◆ TASK TO COMPLETE: Could you write out every record below exactly, leaving the pictures out?

◆ Items listed in a dataset:
# # # # #
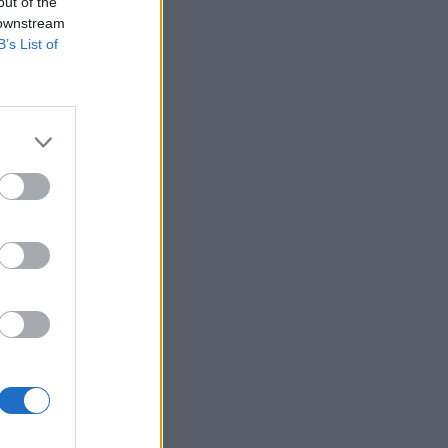
out of the
 downstream
B’s List of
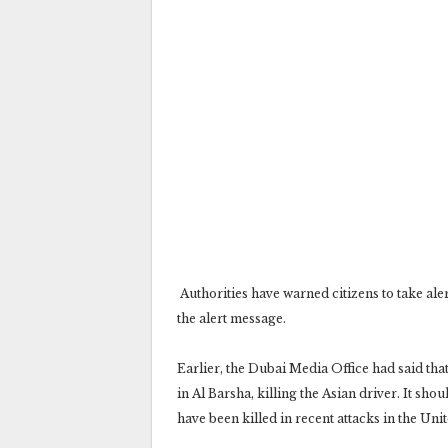
‎ Authorities have warned citizens to take ale
the alert message.‎
Earlier, the Dubai Media Office had said tha
in Al Barsha, killing the Asian driver. It shou
have been killed in recent attacks in the Uni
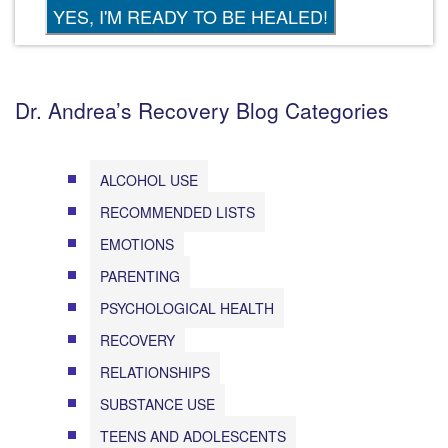
Dr. Andrea’s Recovery Blog Categories
ALCOHOL USE
RECOMMENDED LISTS
EMOTIONS
PARENTING
PSYCHOLOGICAL HEALTH
RECOVERY
RELATIONSHIPS
SUBSTANCE USE
TEENS AND ADOLESCENTS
# # # # #
◆ SOLUTION TO THE EXERCISE:
out of the
 downstream
B’s List of
‎ Authorities have warned citizens to take ale
the alert message.‎
Earlier, the Dubai Media Office had said tha
in Al Barsha, killing the Asian driver. It shou
have been killed in recent attacks in the Uni
Dr. Andrea’s Recovery Blog Categories
ALCOHOL USE
RECOMMENDED LISTS
EMOTIONS
PARENTING
PSYCHOLOGICAL HEALTH
RECOVERY
RELATIONSHIPS
SUBSTANCE USE
TEENS AND ADOLESCENTS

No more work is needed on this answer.